I don't want it to stop but I know I need to spend time relaxing and tending to life outside the studio or I will get burned out. I think its very misguided when people have this romantic idea that creative people only care about their work and don't let mundane life in the way. That is one of those ideas society pretends is true to maintain control. If you can keep artists from enjoying their humanity and other humans from enjoying their creativity there will be little visionary art that inspires change.

There is no one right path for creative work. Anyone who touts an adage of a true artist...blah blah blah is full of hot air. We don't need to maintain this siphon that gives a few creatives status and promotes this insidious idea that others shouldn't try, that what they make isn't worth while. We need people engaged in life to talk about that life creatively.
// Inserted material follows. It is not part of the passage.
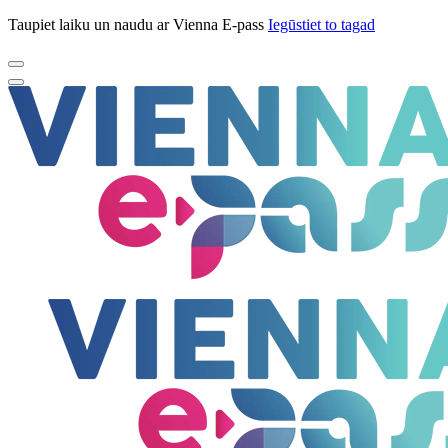
Taupiet laiku un naudu ar Vienna E-pass
Iegūstiet to tagad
Most of the artists I know are over this stereotype and have fairly balanced lives. I still meet lots of people who feel they couldn't possibly be artists, or performers or writers though. If you are one of them I invite you to try a new way to express yourself and trust that you have things of great value to share.

Jul 2, 2017

Poem: Migrations.

This evening is larger than my thoughts,
possibility buzzes in each shadow
as if trees are swapping molecules with the street
in the moment between a summer day and a rain storm
when the wind feels like thunder.

I am riding my bike down the back streets toward home
 after a presentation about butterflies at the library.
About how humans, in all their folly, can restore things.
About inmates tending to rare flower plantings or caterpillars —
how they cherish it.

Imprisonment is its own tragedy,
each heart in its trajectory—trying to live,
to right poverty or subjugation—
can loose its place of rest
like the dwindling monarchs.

But to learn how the human heart longs
so much
to tend to something precious,
to be tender in the harshest circumstance —
this is everything.

On my bike in the shifty dusk
all my plans are gone,
none so precious as this choice
to tend to the quiet in the wind,
my feet pedaling, the gray street.

Butterfly lecture by the Institutefor Applied Ecology which is involved with many ecological restoration projects involving men and women inmates.

Did you know that 1 in 100 Americans are incarcerated and only about half of the people in prisons committed violent crimes? Bill Moyers has some excellent articles about this problem.